These are sub markets that lead to the whole market and the data that we’ve gotten in the analytic treatment interruption says that we could actually improve therapeutic response already.



Now we haven’t shown the durability of it yet, but that’s a fall back position if we don’t get all the way to a functional cure IE.



One and done durably, suppressed virus that would be really important to Gilead and ViiV because it would be a strategic asset that would allow them to make a less frequent less toxic version of treatment.



This would mean that it would be critically important in what is a $35 billion market today of treatment and growing to $45 billion in 2028.
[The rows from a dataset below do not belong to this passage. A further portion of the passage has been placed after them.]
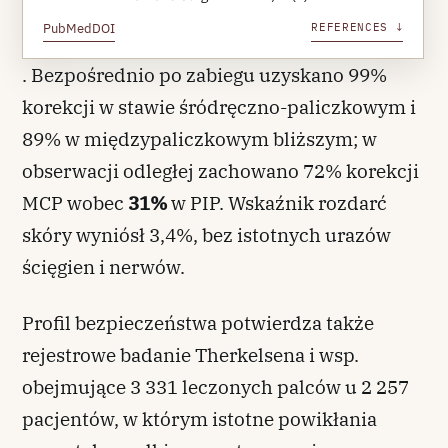
PubMed
DOI
REFERENCES ↓
. Bezpośrednio po zabiegu uzyskano 99%
korekcji w stawie śródręczno-paliczkowym i
89% w międzypaliczkowym bliższym; w
obserwacji odległej zachowano 72% korekcji
MCP wobec
31%
w PIP. Wskaźnik rozdarć
skóry wyniósł 3,4%, bez istotnych urazów
ścięgien i nerwów.
Profil bezpieczeństwa potwierdza także
rejestrowe badanie Therkelsena i wsp.
obejmujące 3 331 leczonych palców u 2 257
pacjentów, w którym istotne powikłania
We’re clearly in the lead.



We have three other projects behind this that improve the effectiveness of the cell therapy.



So we think if we don’t get it in this first shot, we’ve got other things we can add to it.



We have a constant set of milestones that we look can look backwards over and also ones that we know are coming in the future it we can get to the next clinical study on the money that we’re raising right now and show interim data in 2025.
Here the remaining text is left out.